Instructions to follow → Go over the listing below line by line, and return each one holding the string "Puerto".

Information →
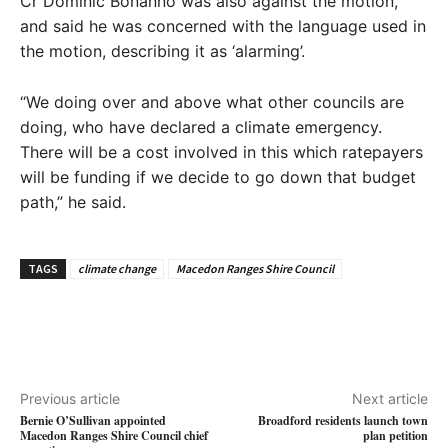
Cr Dominic Bonanno was also against the motion,
and said he was concerned with the language used in
the motion, describing it as ‘alarming’.
“We doing over and above what other councils are
doing, who have declared a climate emergency.
There will be a cost involved in this which ratepayers
will be funding if we decide to go down that budget
path,” he said.
TAGS
climate change
Macedon Ranges Shire Council
Previous article
Next article
Bernie O’Sullivan appointed
Broadford residents launch town
Macedon Ranges Shire Council chief
plan petition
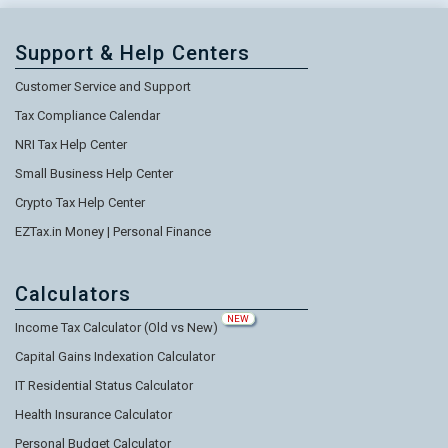
Support & Help Centers
Customer Service and Support
Tax Compliance Calendar
NRI Tax Help Center
Small Business Help Center
Crypto Tax Help Center
EZTax.in Money | Personal Finance
Calculators
NEW
Income Tax Calculator (Old vs New)
Capital Gains Indexation Calculator
IT Residential Status Calculator
Health Insurance Calculator
Personal Budget Calculator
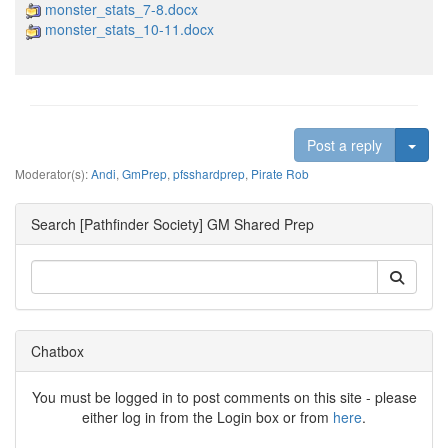
monster_stats_7-8.docx
monster_stats_10-11.docx
Togg
Post a reply
Moderator(s):
Andi
,
GmPrep
,
pfsshardprep
,
Pirate Rob
Search [Pathfinder Society] GM Shared Prep
Chatbox
You must be logged in to post comments on this site - please
either log in from the Login box or from
here
.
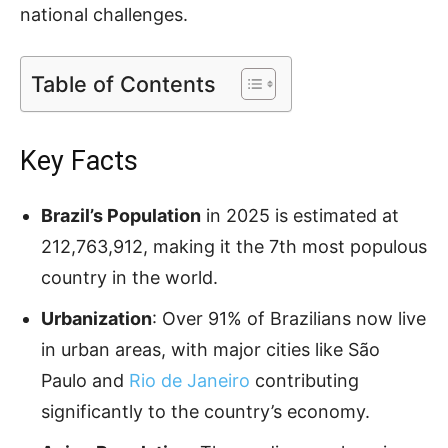
national challenges.
Table of Contents
Key Facts
Brazil’s Population
in 2025 is estimated at
212,763,912, making it the 7th most populous
country in the world.
Urbanization
: Over 91% of Brazilians now live
in urban areas, with major cities like São
Paulo and
Rio de Janeiro
contributing
significantly to the country’s economy.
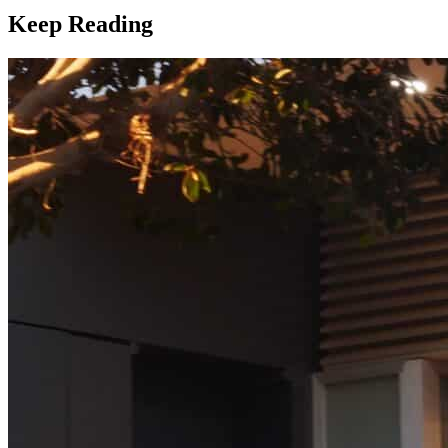
Keep Reading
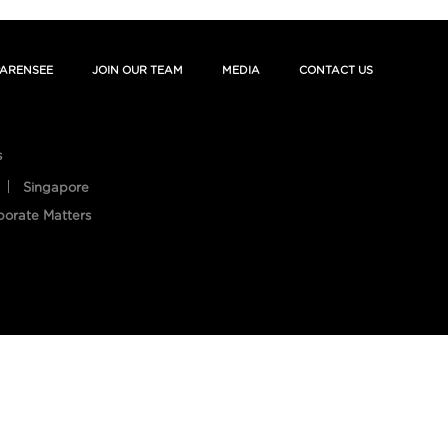
ARENSEE
JOIN OUR TEAM
MEDIA
CONTACT US
s
Singapore
porate Matters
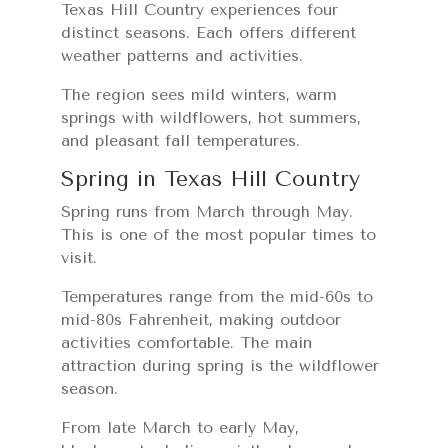
Texas Hill Country experiences four
distinct seasons. Each offers different
weather patterns and activities.
The region sees mild winters, warm
springs with wildflowers, hot summers,
and pleasant fall temperatures.
Spring in Texas Hill Country
Spring runs from March through May.
This is one of the most popular times to
visit.
Temperatures range from the mid-60s to
mid-80s Fahrenheit, making outdoor
activities comfortable. The main
attraction during spring is the wildflower
season.
From late March to early May,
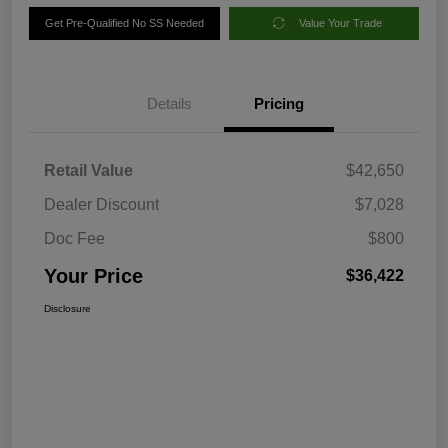
Get Pre-Qualified No SS Needed
Value Your Trade
Details
Pricing
Retail Value
$42,650
Dealer Discount
$7,028
Doc Fee
$800
Your Price
$36,422
Disclosure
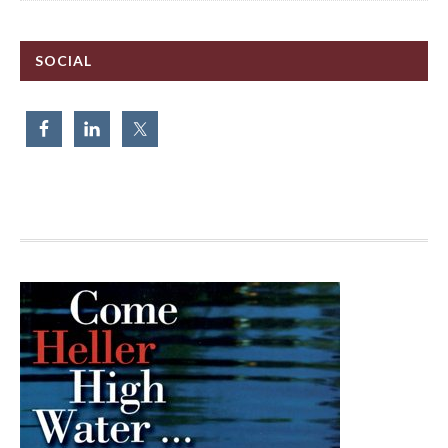
SOCIAL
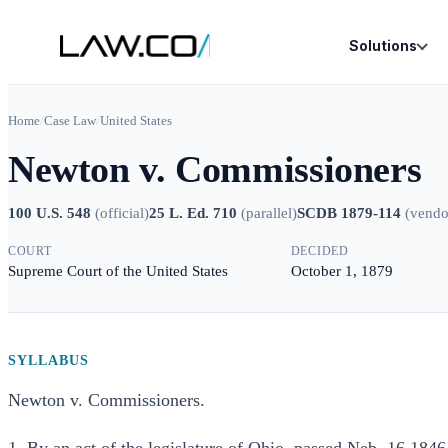
Solutions
Home
/
Case Law
/
United States
Newton v. Commissioners
100 U.S. 548
(
official
)
25 L. Ed. 710
(
parallel
)
SCDB 1879-114
(
vendo
COURT
DECIDED
Supreme Court of the United States
October 1, 1879
SYLLABUS
Newton v. Commissioners.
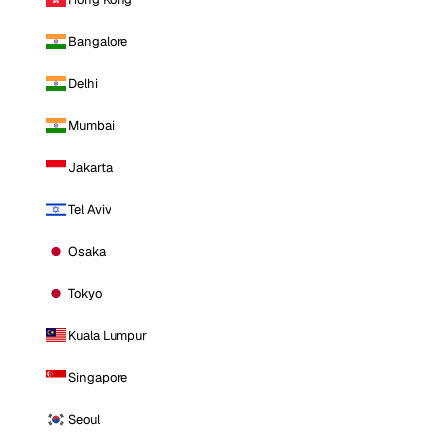
Bangalore
Delhi
Mumbai
Jakarta
Tel Aviv
Osaka
Tokyo
Kuala Lumpur
Singapore
Seoul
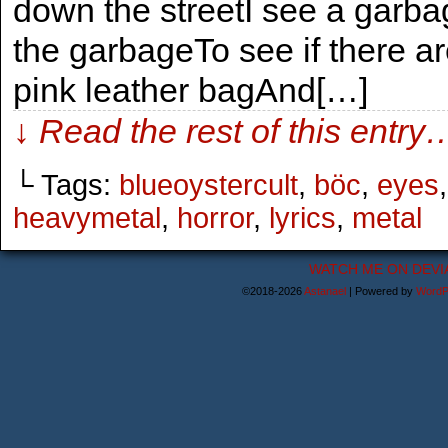
down the streetI see a garbage
the garbageTo see if there ar
pink leather bagAnd[…]
↓ Read the rest of this entry
└ Tags:
blueoystercult
,
böc
,
eyes
heavymetal
,
horror
,
lyrics
,
metal
WATCH ME ON DEVI
©2018-2026
Astanael
|
Powered by
WordP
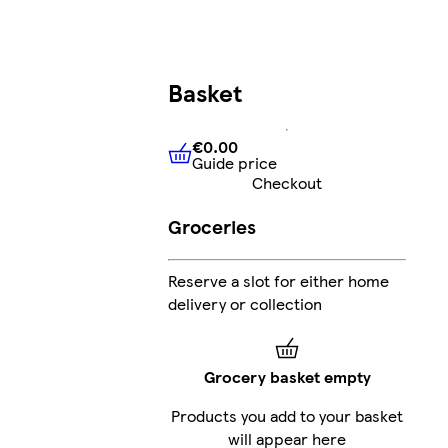
Basket
€0.00
Guide price
€0.00
Guide price
Checkout
Groceries
Reserve a slot for either home
delivery or collection
Grocery basket empty
Products you add to your basket
will appear here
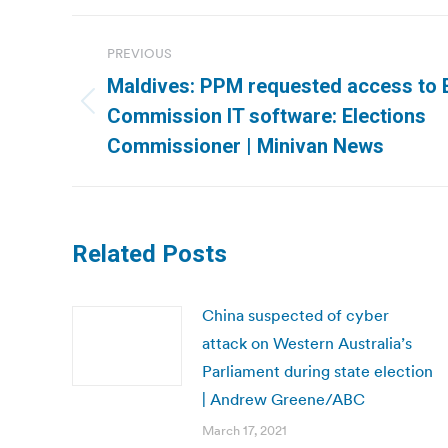
Post
PREVIOUS
navigation
Maldives: PPM requested access to 
Previous
Commission IT software: Elections
post:
Commissioner | Minivan News
Related Posts
China suspected of cyber
attack on Western Australia’s
Parliament during state election
| Andrew Greene/ABC
March 17, 2021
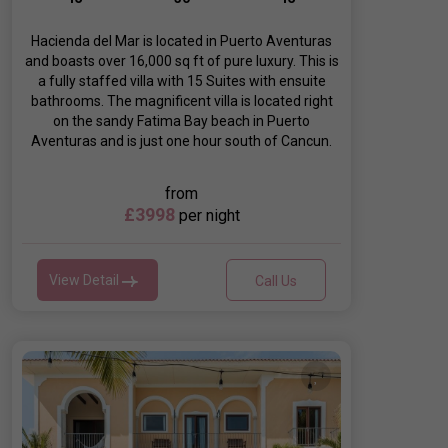
Hacienda del Mar is located in Puerto Aventuras
and boasts over 16,000 sq ft of pure luxury. This is
a fully staffed villa with 15 Suites with ensuite
bathrooms. The magnificent villa is located right
on the sandy Fatima Bay beach in Puerto
Aventuras and is just one hour south of Cancun.
from
£3998
per night
View Detail
Call Us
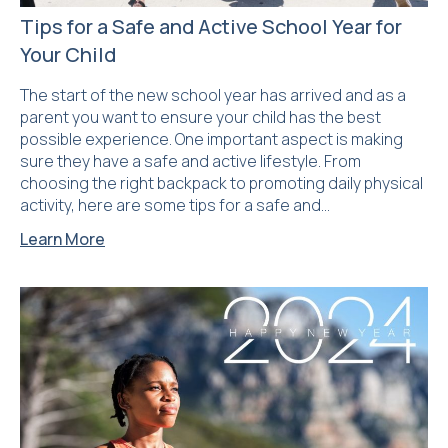
Tips for a Safe and Active School Year for
Your Child
The start of the new school year has arrived and as a
parent you want to ensure your child has the best
possible experience. One important aspect is making
sure they have a safe and active lifestyle. From
choosing the right backpack to promoting daily physical
activity, here are some tips for a safe and…
Learn More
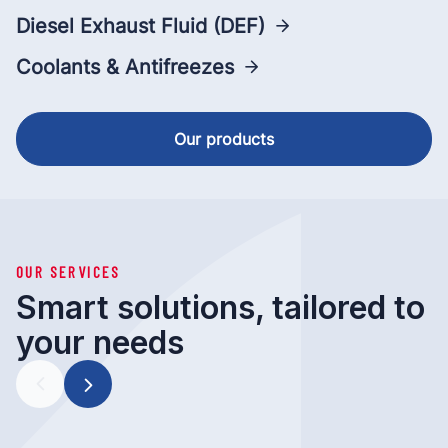
Diesel Exhaust Fluid (DEF)
Coolants & Antifreezes
Our products
OUR SERVICES
Smart solutions, tailored to
your needs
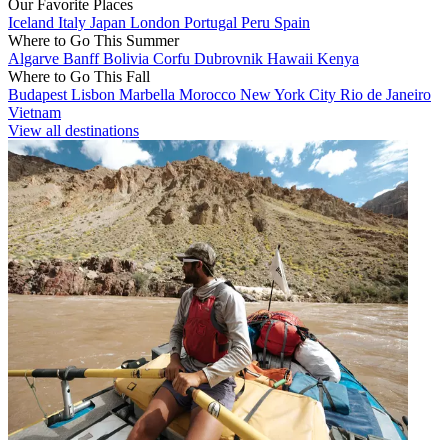
Our Favorite Places
Iceland
Italy
Japan
London
Portugal
Peru
Spain
Where to Go This Summer
Algarve
Banff
Bolivia
Corfu
Dubrovnik
Hawaii
Kenya
Where to Go This Fall
Budapest
Lisbon
Marbella
Morocco
New York City
Rio de Janeiro
Vietnam
View all destinations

Result for this exercise →
Hacienda del Mar is located in Puerto Aventuras
on the sandy Fatima Bay beach in Puerto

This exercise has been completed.